** Goal of the exercise **
Go through the entries below and copy each line that holds the word "software".

** Given data **
↓↓↓
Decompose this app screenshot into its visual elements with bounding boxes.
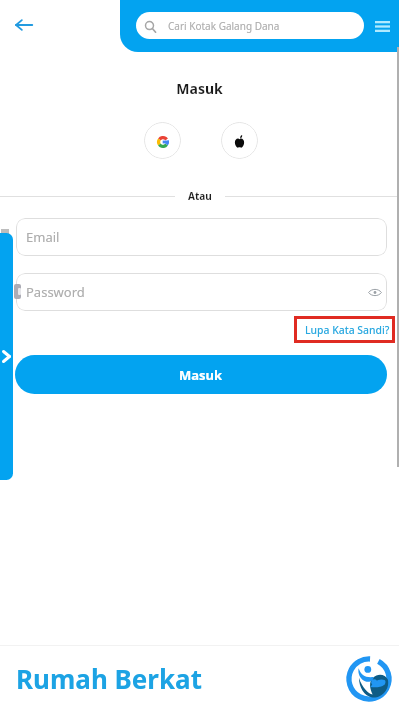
button[interactable]: Email bbox=[16, 218, 387, 256]
staticText: Password bbox=[26, 283, 85, 301]
staticText: Rumah Berkat bbox=[16, 661, 202, 696]
staticText: Email bbox=[26, 228, 60, 246]
staticText: Masuk bbox=[179, 366, 223, 384]
button[interactable]: Menu bbox=[369, 13, 395, 39]
button[interactable]: Cari Kotak Galang Dana bbox=[136, 12, 364, 39]
button[interactable]: Show password bbox=[366, 283, 384, 301]
staticText: Cari Kotak Galang Dana bbox=[168, 19, 280, 33]
button[interactable]: Open side panel bbox=[0, 233, 13, 480]
staticText: Masuk bbox=[0, 79, 399, 98]
staticText: Atau bbox=[188, 189, 212, 203]
button[interactable]: Sign in with Google bbox=[144, 122, 181, 159]
button[interactable]: Sign in with Apple bbox=[221, 122, 258, 159]
button[interactable]: Back bbox=[9, 10, 39, 40]
button[interactable]: Masuk bbox=[15, 355, 387, 394]
button[interactable]: Lupa Kata Sandi? bbox=[294, 316, 395, 343]
staticText: Lupa Kata Sandi? bbox=[305, 323, 390, 337]
button[interactable]: Password bbox=[16, 273, 387, 311]
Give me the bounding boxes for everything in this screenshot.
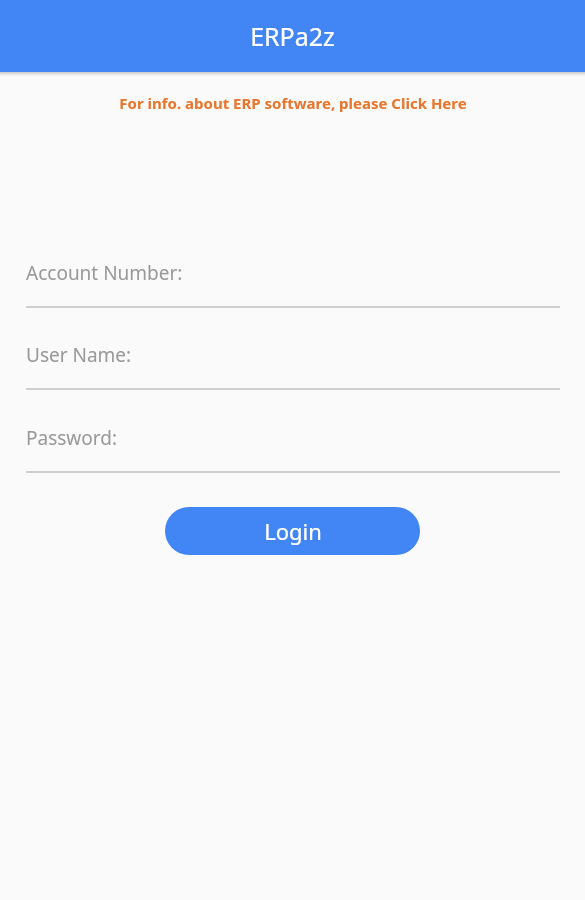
button[interactable]: Account Number: [26,249,560,308]
button[interactable]: Password: [26,414,560,473]
staticText: Account Number: [26,260,183,286]
staticText: Login [264,516,322,546]
button[interactable]: Login [165,507,420,555]
staticText: User Name: [26,342,132,368]
button[interactable]: User Name: [26,331,560,390]
staticText: Password: [26,425,118,451]
staticText: For info. about ERP software, please Cli… [119,93,467,113]
button[interactable]: For info. about ERP software, please Cli… [0,93,585,113]
staticText: ERPa2z [250,19,335,53]
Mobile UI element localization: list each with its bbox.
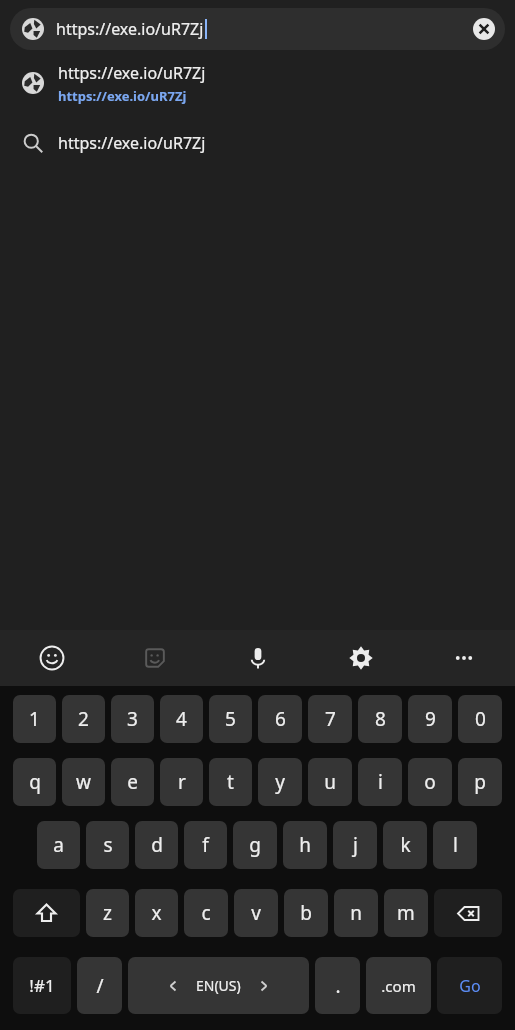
button[interactable]: 0 [458,695,502,743]
staticText: 9 [425,706,436,732]
staticText: f [202,832,209,858]
button[interactable]: 2 [62,695,105,743]
staticText: i [378,769,383,795]
button[interactable]: t [209,758,252,806]
staticText: .com [381,976,416,996]
staticText: e [127,769,138,795]
staticText: 3 [127,706,138,732]
button[interactable]: e [111,758,154,806]
button[interactable]: a [37,821,80,869]
button[interactable]: l [433,821,477,869]
staticText: b [300,900,312,926]
button[interactable]: 3 [111,695,154,743]
staticText: u [324,769,336,795]
button[interactable]: Clear [463,8,505,50]
button[interactable]: d [135,821,178,869]
staticText: m [397,900,415,926]
staticText: o [424,769,436,795]
button[interactable]: o [408,758,452,806]
staticText: 6 [275,706,286,732]
button[interactable]: v [234,889,278,937]
button[interactable]: https://exe.io/uR7Zj [0,50,515,116]
staticText: https://exe.io/uR7Zj [58,87,187,105]
button[interactable]: u [308,758,352,806]
button[interactable]: https://exe.io/uR7Zj [10,8,505,50]
staticText: k [400,832,411,858]
button[interactable]: More options [412,630,515,686]
staticText: x [151,900,162,926]
staticText: v [251,900,261,926]
button[interactable]: !#1 [13,957,71,1014]
staticText: z [103,900,112,926]
staticText: https://exe.io/uR7Zj [56,18,204,40]
button[interactable]: y [258,758,302,806]
button[interactable]: x [135,889,178,937]
staticText: EN(US) [196,976,241,995]
button[interactable]: Emoji [0,630,103,686]
staticText: . [335,973,341,999]
button[interactable]: h [283,821,327,869]
staticText: 1 [29,706,40,732]
button[interactable]: g [233,821,277,869]
button[interactable]: p [458,758,502,806]
button[interactable]: c [184,889,228,937]
staticText: p [474,769,486,795]
staticText: d [151,832,163,858]
button[interactable]: https://exe.io/uR7Zj [0,116,515,170]
button[interactable]: Backspace [434,889,502,937]
button[interactable]: Settings [309,630,412,686]
staticText: / [96,973,104,999]
button[interactable]: q [13,758,56,806]
button[interactable]: w [62,758,105,806]
button[interactable]: k [383,821,427,869]
button[interactable]: r [160,758,203,806]
staticText: 8 [375,706,386,732]
staticText: a [53,832,64,858]
button[interactable]: s [86,821,129,869]
button[interactable]: 1 [13,695,56,743]
button[interactable]: 6 [258,695,302,743]
staticText: r [178,769,186,795]
button[interactable]: 9 [408,695,452,743]
button[interactable]: 8 [358,695,402,743]
button[interactable]: Go [437,957,502,1014]
staticText: https://exe.io/uR7Zj [58,62,206,84]
staticText: q [29,769,41,795]
button[interactable]: 5 [209,695,252,743]
staticText: 2 [78,706,89,732]
button[interactable]: m [384,889,428,937]
staticText: g [249,832,261,858]
staticText: l [453,832,458,858]
button[interactable]: Stickers [103,630,206,686]
button[interactable]: / [77,957,122,1014]
button[interactable]: 7 [308,695,352,743]
staticText: j [353,832,358,858]
button[interactable]: j [333,821,377,869]
button[interactable]: . [315,957,360,1014]
staticText: h [299,832,311,858]
staticText: 4 [176,706,187,732]
button[interactable]: b [284,889,328,937]
staticText: y [275,769,285,795]
staticText: 7 [325,706,336,732]
button[interactable]: f [184,821,227,869]
staticText: n [350,900,362,926]
staticText: https://exe.io/uR7Zj [58,132,206,154]
staticText: 0 [475,706,486,732]
button[interactable]: .com [366,957,431,1014]
button[interactable]: 4 [160,695,203,743]
button[interactable]: Voice input [206,630,309,686]
staticText: s [103,832,113,858]
staticText: Go [459,975,481,997]
button[interactable]: EN(US) [128,957,309,1014]
button[interactable]: n [334,889,378,937]
staticText: 5 [225,706,236,732]
button[interactable]: z [86,889,129,937]
staticText: !#1 [29,974,55,997]
staticText: c [201,900,211,926]
button[interactable]: Shift [13,889,80,937]
button[interactable]: i [358,758,402,806]
staticText: w [76,769,91,795]
staticText: t [227,769,234,795]
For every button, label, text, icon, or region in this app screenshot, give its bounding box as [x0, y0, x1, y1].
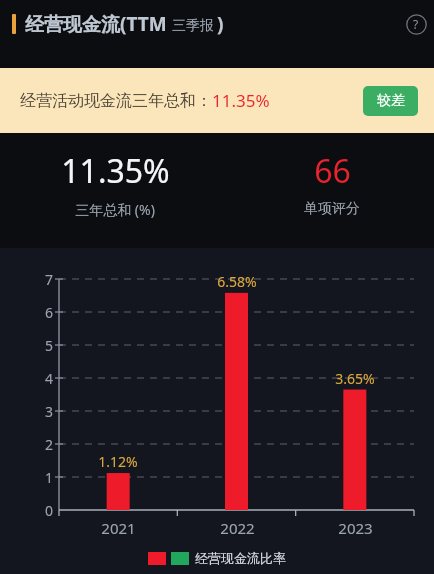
staticText: 三季报 — [172, 17, 214, 35]
button[interactable]: 66 — [230, 133, 434, 218]
staticText: 较差 — [377, 92, 405, 110]
staticText: ) — [217, 11, 224, 37]
staticText: 0 — [45, 501, 54, 520]
button[interactable]: Help — [401, 9, 431, 39]
staticText: 11.35% — [212, 89, 270, 112]
staticText: 三年总和 (%) — [75, 200, 155, 219]
staticText: 6 — [45, 303, 54, 322]
button[interactable]: 2021 — [83, 518, 153, 538]
staticText: 单项评分 — [304, 200, 360, 218]
staticText: 1.12% — [98, 452, 138, 471]
staticText: 经营现金流(TTM — [25, 11, 167, 37]
staticText: 2022 — [220, 518, 255, 538]
staticText: 1 — [45, 468, 54, 487]
staticText: 经营活动现金流三年总和： — [20, 91, 212, 111]
staticText: 2021 — [101, 518, 136, 538]
staticText: 2023 — [338, 518, 373, 538]
staticText: 5 — [45, 336, 54, 355]
staticText: 经营现金流比率 — [195, 550, 286, 566]
staticText: 3 — [45, 402, 54, 421]
staticText: 2 — [45, 435, 54, 454]
staticText: 4 — [45, 369, 54, 388]
staticText: 66 — [314, 149, 351, 193]
button[interactable]: 经营现金流比率 — [148, 550, 286, 566]
button[interactable]: 11.35% — [0, 133, 230, 219]
staticText: 7 — [45, 270, 54, 289]
button[interactable]: 经营活动现金流三年总和： — [0, 68, 434, 133]
staticText: 11.35% — [61, 149, 170, 193]
staticText: 3.65% — [335, 369, 375, 388]
button[interactable]: 2022 — [202, 518, 272, 538]
button[interactable]: 较差 — [363, 86, 418, 116]
staticText: ? — [413, 16, 419, 32]
button[interactable]: 2023 — [320, 518, 390, 538]
staticText: 6.58% — [217, 272, 257, 291]
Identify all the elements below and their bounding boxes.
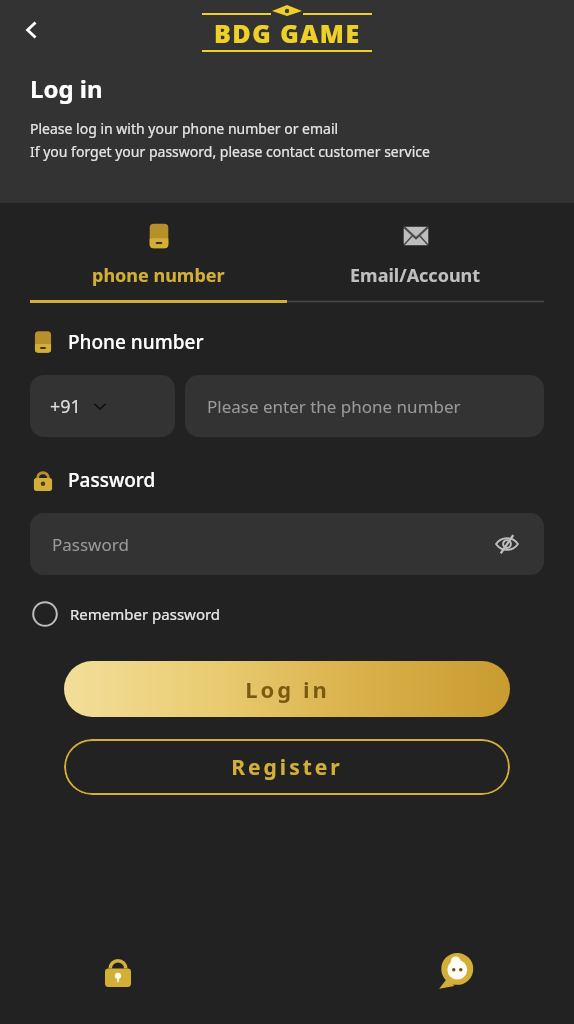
button[interactable]: Password [30, 513, 544, 575]
staticText: Please enter the phone number [207, 395, 461, 418]
staticText: Log in [245, 674, 330, 704]
staticText: Password [68, 467, 156, 493]
button[interactable]: Email/Account [287, 221, 544, 288]
button[interactable]: Customer service [428, 943, 484, 999]
staticText: Log in [30, 72, 103, 105]
button[interactable]: Back [8, 6, 56, 54]
staticText: Email/Account [350, 263, 481, 288]
button[interactable]: Forgot password [90, 943, 146, 999]
button[interactable]: Show password [492, 529, 522, 559]
button[interactable]: phone number [30, 221, 287, 288]
button[interactable]: Remember password [30, 597, 223, 631]
staticText: Phone number [68, 329, 204, 355]
staticText: BDG GAME [214, 16, 361, 50]
staticText: Register [231, 753, 343, 782]
staticText: Please log in with your phone number or … [30, 119, 339, 138]
staticText: +91 [50, 394, 81, 419]
staticText: Password [52, 533, 492, 556]
staticText: phone number [92, 263, 225, 288]
button[interactable]: Please enter the phone number [185, 375, 544, 437]
staticText: If you forget your password, please cont… [30, 142, 430, 161]
button[interactable]: +91 [30, 375, 175, 437]
button[interactable]: Register [64, 739, 510, 795]
staticText: Remember password [70, 604, 221, 624]
button[interactable]: Log in [64, 661, 510, 717]
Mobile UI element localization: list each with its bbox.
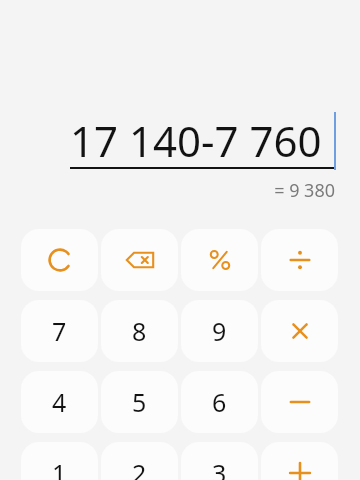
button[interactable]: 1 [21, 442, 98, 480]
button[interactable]: Multiply [261, 300, 338, 362]
button[interactable]: 5 [101, 371, 178, 433]
staticText: 7 [52, 314, 67, 348]
button[interactable]: Plus [261, 442, 338, 480]
button[interactable]: 6 [181, 371, 258, 433]
staticText: 5 [132, 385, 147, 419]
button[interactable]: 2 [101, 442, 178, 480]
staticText: 9 [212, 314, 227, 348]
staticText: 17 140-7 760 [70, 112, 322, 169]
staticText: 8 [132, 314, 147, 348]
button[interactable]: Backspace [101, 229, 178, 291]
staticText: 6 [212, 385, 227, 419]
staticText: = 9 380 [0, 178, 335, 203]
staticText: 1 [52, 456, 67, 480]
staticText: 3 [212, 456, 227, 480]
button[interactable]: 8 [101, 300, 178, 362]
staticText: 2 [132, 456, 147, 480]
staticText: 4 [52, 385, 67, 419]
button[interactable]: 3 [181, 442, 258, 480]
button[interactable]: Clear [21, 229, 98, 291]
button[interactable]: Divide [261, 229, 338, 291]
button[interactable]: Minus [261, 371, 338, 433]
button[interactable]: 9 [181, 300, 258, 362]
button[interactable]: 4 [21, 371, 98, 433]
button[interactable]: Percent [181, 229, 258, 291]
button[interactable]: 7 [21, 300, 98, 362]
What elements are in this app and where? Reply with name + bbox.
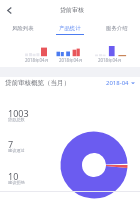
button[interactable]: 1003 [8,107,40,125]
button[interactable]: 风险列表 [0,25,46,37]
staticText: 10 [8,170,19,182]
staticText: 1003 [8,107,29,119]
staticText: 2018年04月 [98,57,122,63]
button[interactable]: 7 [8,138,40,156]
staticText: 产品统计 [59,25,81,32]
button[interactable]: 产品统计 [46,25,93,37]
button[interactable]: 2018年04月 [50,57,91,63]
staticText: 贷前审核概览（当月） [5,79,70,87]
button[interactable]: 2018年04月 [16,57,57,63]
button[interactable]: 2018年04月 [89,57,130,63]
button[interactable]: Back [1,2,17,18]
staticText: 2018年04月 [59,57,83,63]
staticText: 风险列表 [12,25,34,32]
staticText: 建议通过 [8,148,25,153]
staticText: 7 [8,138,14,150]
staticText: 贷款总数 [8,117,25,122]
staticText: 2018年04月 [25,57,49,63]
staticText: 贷前审核 [60,6,84,14]
button[interactable]: 2018-04 [106,79,135,87]
staticText: 建议拒绝 [8,180,25,185]
staticText: 服务介绍 [106,25,128,32]
button[interactable]: 10 [8,170,40,188]
staticText: 2018-04 [106,79,129,87]
button[interactable]: 服务介绍 [93,25,140,37]
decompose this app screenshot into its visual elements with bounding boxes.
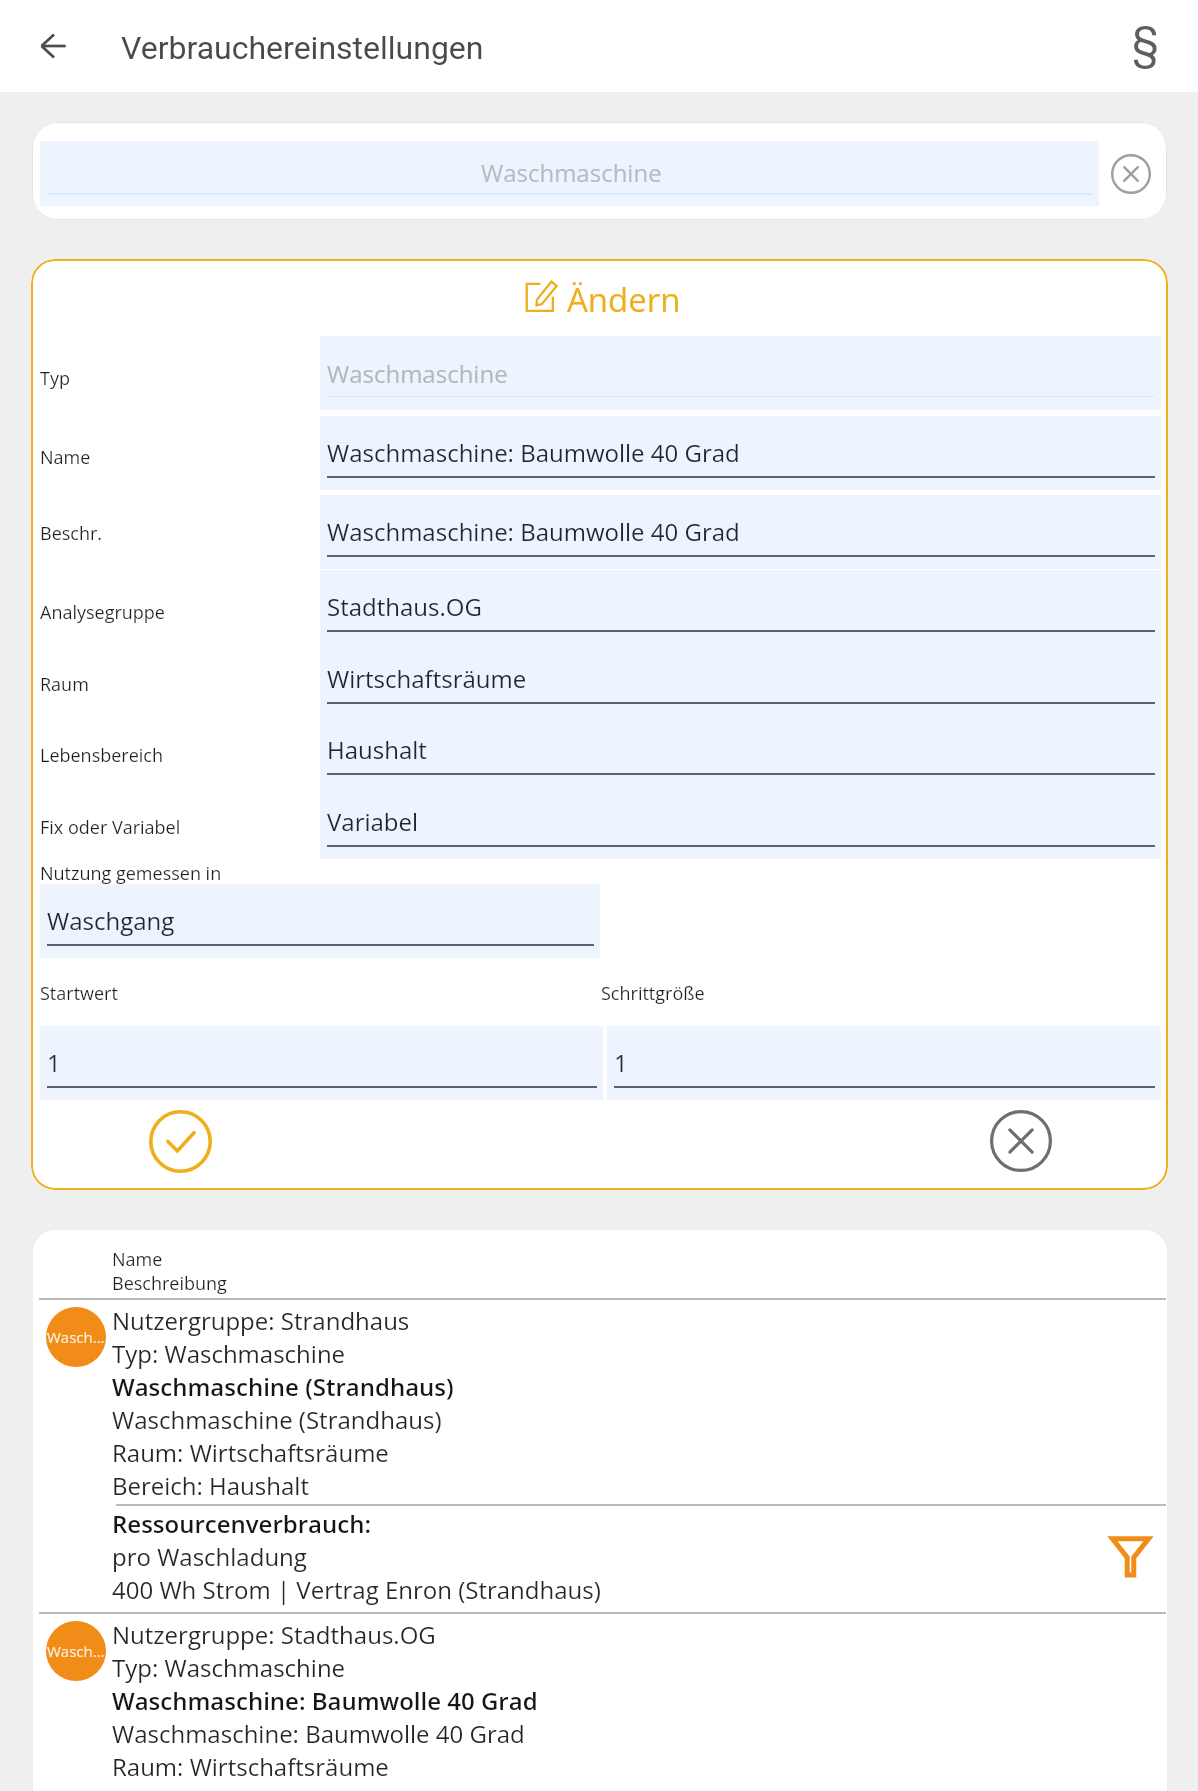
↑↑↑
** Solution **
staticText: For info. about ERP software, please Cli… [119,93,467,113]
button[interactable]: For info. about ERP software, please Cli… [0,93,585,113]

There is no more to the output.